%%
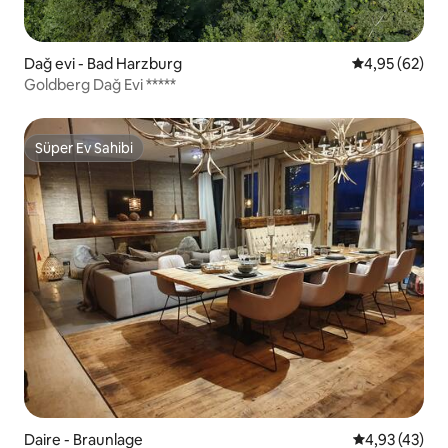
Dağ evi - Bad Harzburg
5 üzerinden o
4,95 (62)
Goldberg Dağ Evi *****
Süper Ev Sahibi
Süper Ev Sahibi
Daire - Braunlage
5 üzerinden o
4,93 (43)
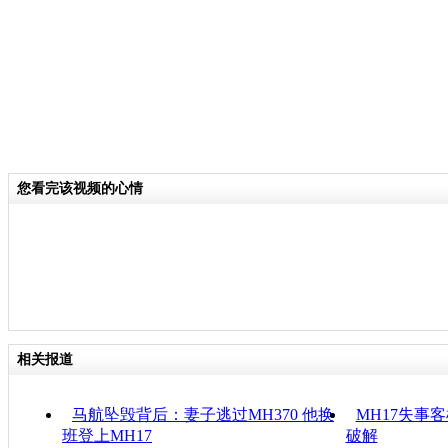
您看完该视频的心情
相关报道
马航坠毁背后：妻子逃过MH370 他换
MH17失事
班登上MH17
破解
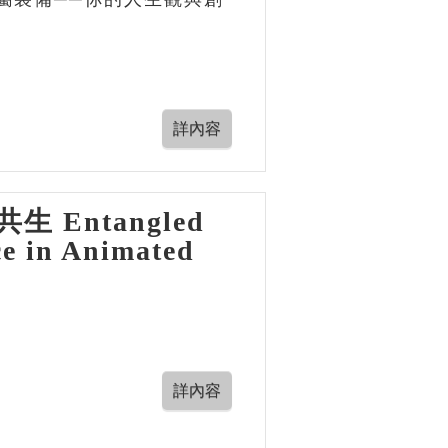
Entangled
ce in Animated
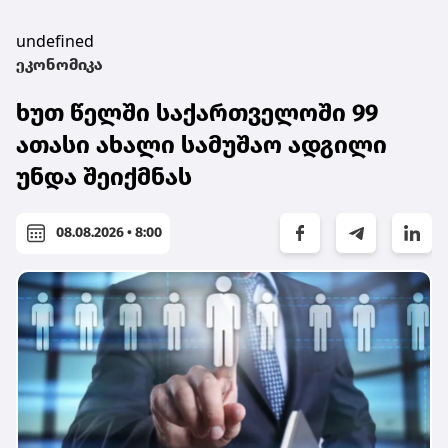
undefined
ეკონომიკა
ხუთ წელში საქართველოში 99
ათასი ახალი სამუშაო ადგილი
უნდა შეიქმნას
08.08.2026 • 8:00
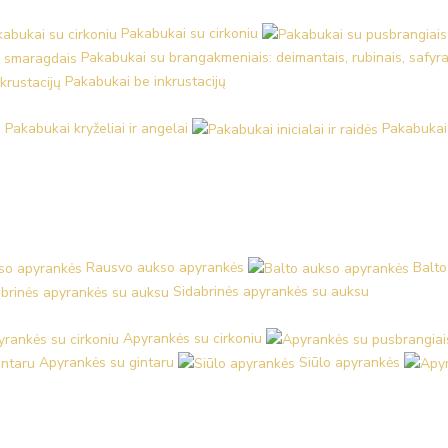
Pakabukai su cirkoniu
Pakabukai su brangakmeniais: deimantais, rubinais, safyra
Pakabukai be inkrustacijų
Pakabukai kryželiai ir angelai
Pakabukai i
Rausvo aukso apyrankės
Balto
Sidabrinės apyrankės su auksu
Apyrankės su cirkoniu
Apyrankės su gintaru
Siūlo apyrankės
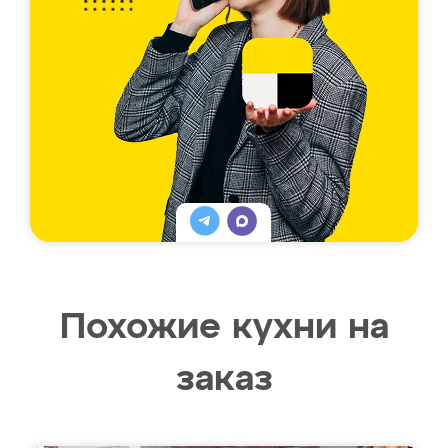
Похожие кухни на
заказ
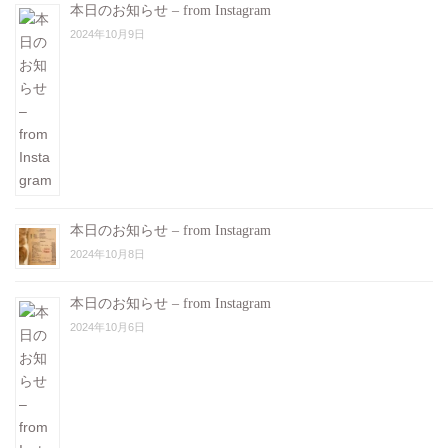
本日のお知らせ – from Instagram
2024年10月9日
本日のお知らせ – from Instagram
2024年10月8日
本日のお知らせ – from Instagram
2024年10月6日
%%
▸ THE TASK
The listing above is to be retyped word for word, with the pictures omitted.

▸ SOLUTION
Dağ evi - Bad Harzburg
5 üzerinden o
4,95 (62)
Goldberg Dağ Evi *****
Süper Ev Sahibi
Süper Ev Sahibi
Daire - Braunlage
5 üzerinden o
4,93 (43)
您看完该视频的心情
相关报道
马航坠毁背后：妻子逃过MH370 他换
MH17失事
班登上MH17
破解
Entangled
ce in Animated
undefined
ეკონომიკა
ხუთ წელში საქართველოში 99
ათასი ახალი სამუშაო ადგილი
უნდა შეიქმნას
08.08.2026 • 8:00
Pakabukai su cirkoniu
Pakabukai su brangakmeniais: deimantais, rubinais, safyra
Pakabukai be inkrustacijų
Pakabukai kryželiai ir angelai
Pakabukai i
Rausvo aukso apyrankės
Balto
Sidabrinės apyrankės su auksu
Apyrankės su cirkoniu
Apyrankės su gintaru
Siūlo apyrankės
Похожие кухни на
заказ
本日のお知らせ – from Instagram
2024年10月9日
本日のお知らせ – from Instagram
2024年10月8日
本日のお知らせ – from Instagram
2024年10月6日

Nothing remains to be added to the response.